沖縄県の製パン会社ぐしけんは7月から、サンドイッチに使うレタスを自社生産する。旧パン工場の一部に約3000万円を投じ、レタスを栽培する野菜工場を新設。室温や栄養分を自動管理し、高品質のレタスを生産する。沖縄は高温の夏場に農産物を生産するのが難しく、今後は野菜工場で農産物を生産する動きが県内に広がる可能性がある。
野菜工場の敷地面積は約90平方メートル。4段の棚を使い、室温や栄養分、二酸化炭素(CO2)などを自動制御してレタスを栽培する。光源には太陽光の代わりに蛍光灯を活用する。
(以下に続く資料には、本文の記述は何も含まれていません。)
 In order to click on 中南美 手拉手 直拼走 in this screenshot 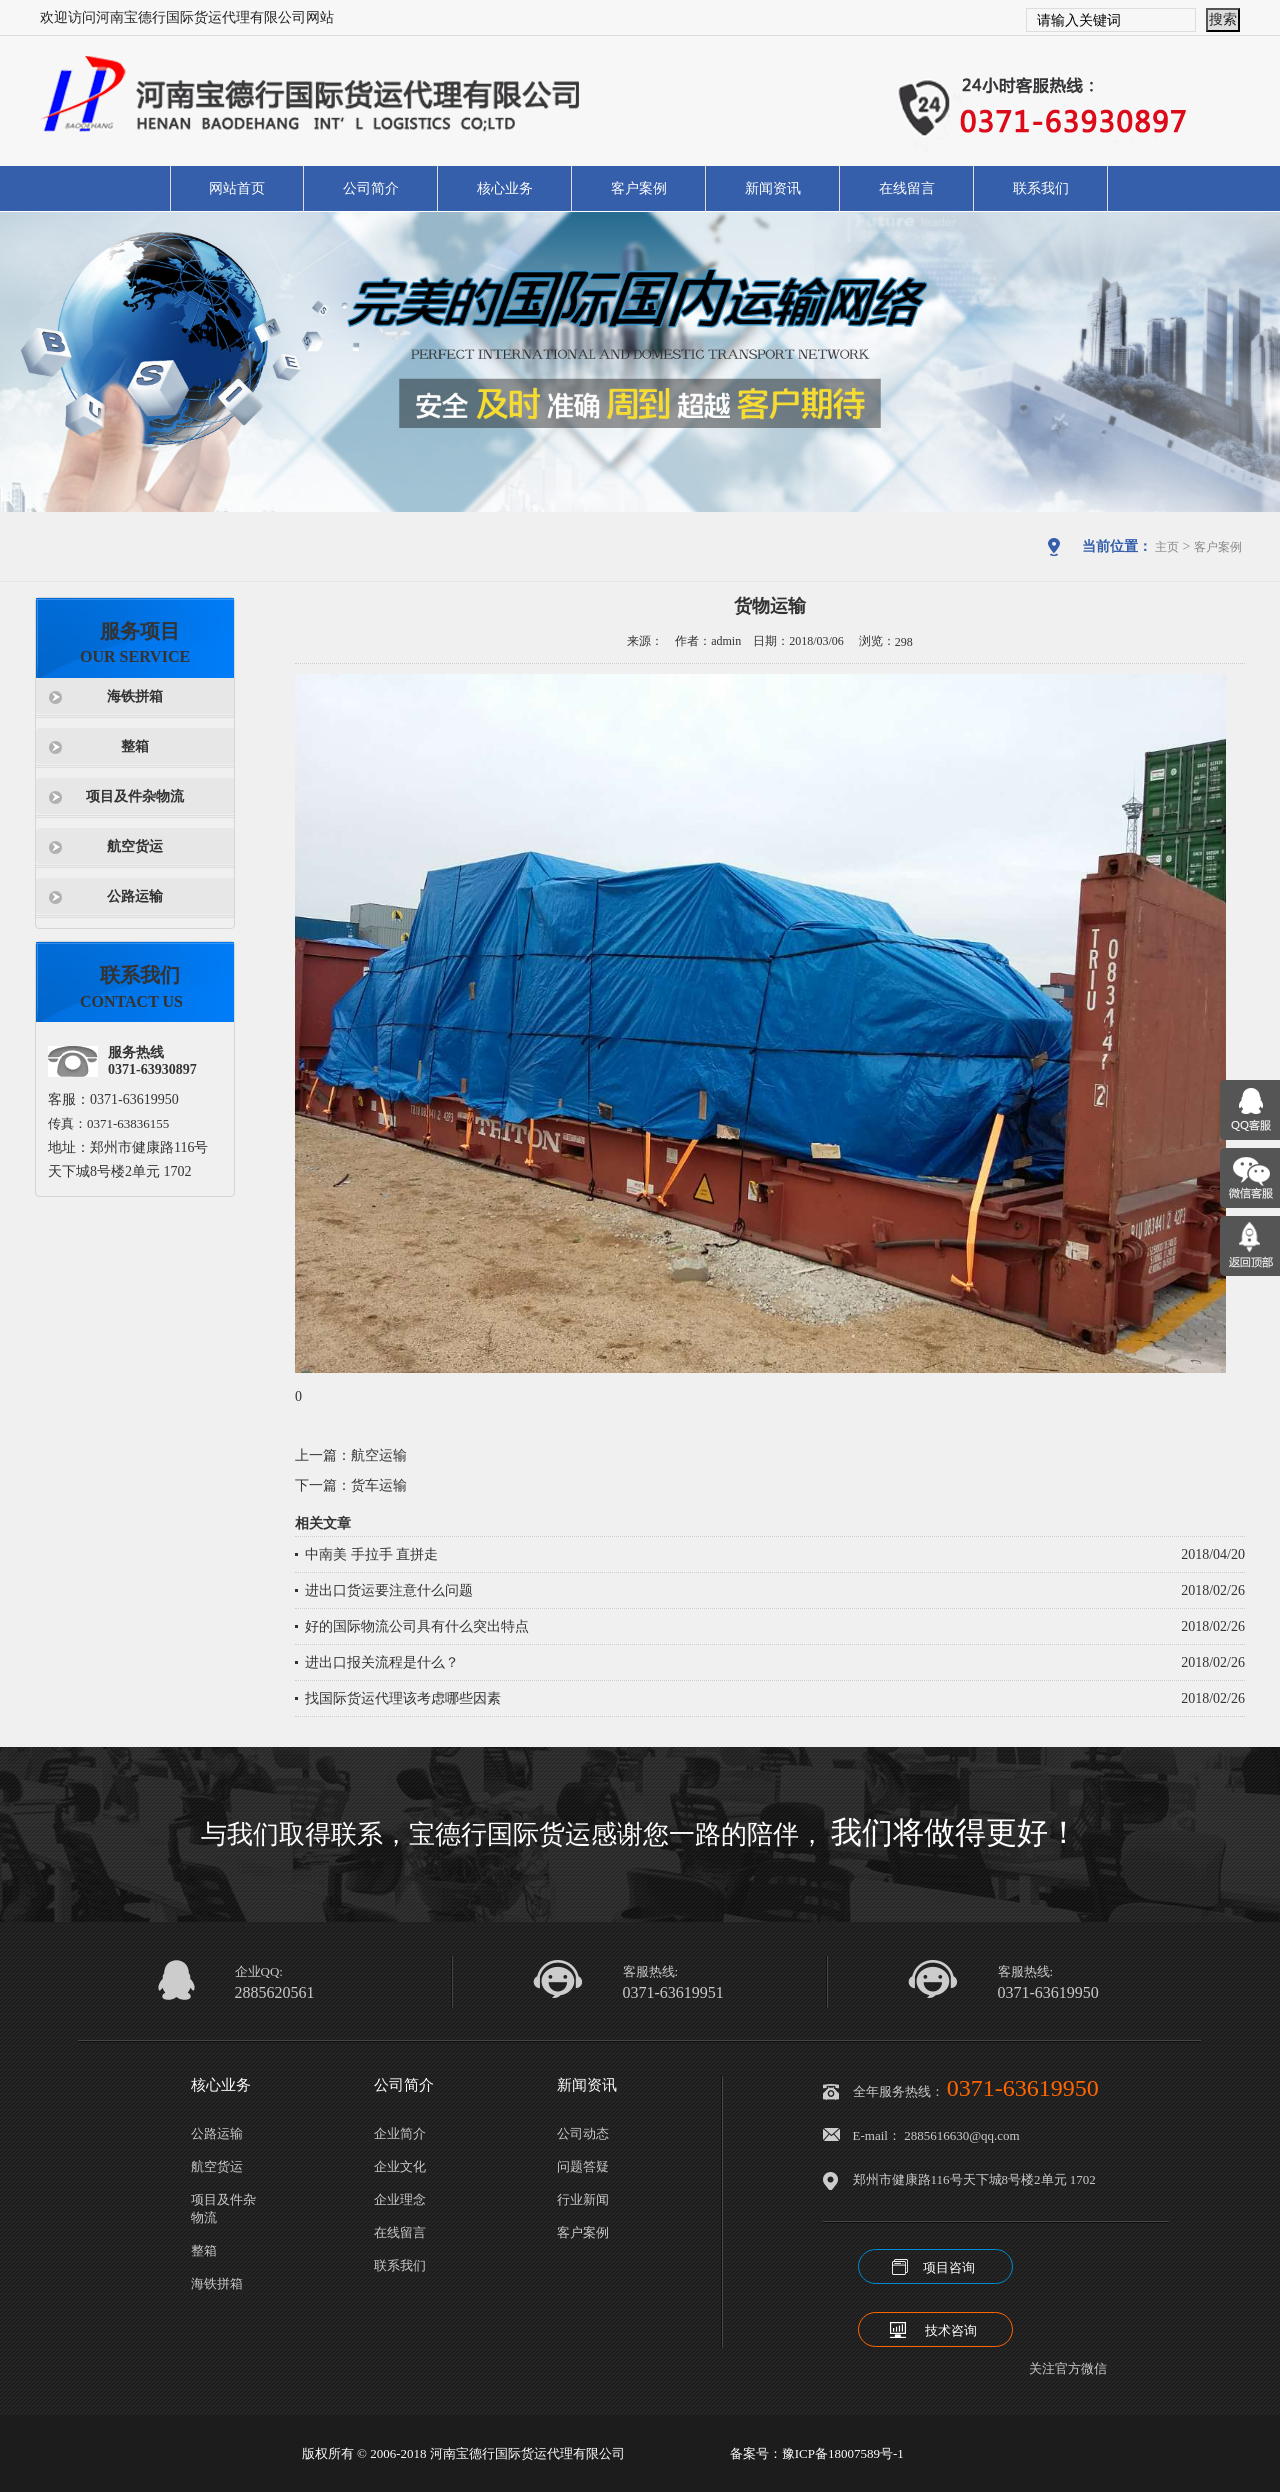, I will do `click(371, 1554)`.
1日あたりのレタス生産量は約20キログラムとなる見通しで、同社のサンドイッチに使うレタスの約半分を賄う計画だ。
同社はこれまで、夏場のレタスを本土から調達していたが、高い輸送費や鮮度低下が課題となっていた。レタス生産で野菜工場の運営ノウハウを蓄積した後、ネギや沖縄の伝統的薬草であるハンダマなど栽培品目を順次拡充する方針である。こうした薬効成分に近い効能があるとされる沖縄独自の薬草は他にもたくさんあり、レタス類の生産が多い植物工場分野でも差別化が図れることもできる。
亜熱帯である沖縄では、夏場の栽培が不可能とされる葉野菜も多い。こうした課題を解決するために水耕技術などを導入して、ホウレンソウやアイスプラント等、様々な野菜が生産され始めている。
例えば、みやこ福祉会(運営施設:みやこ学園など)では建設費2億円を投じて、水耕栽培を利用した植物工場「野菜ランドみやこ」を建設し(関連記事)、ホウレンソウを栽培している。その他、インターナショナリー・ローカルでは、栽培面積が約100平方メートルの植物工場内で、ベビーリーフやルッコラ、さらにはアイスプラント(南アフリカ原産のもの)の栽培も行っている(関連記事)。こうした植物工場や栽培技術の導入が今後、沖縄では拡大していくことが予想される。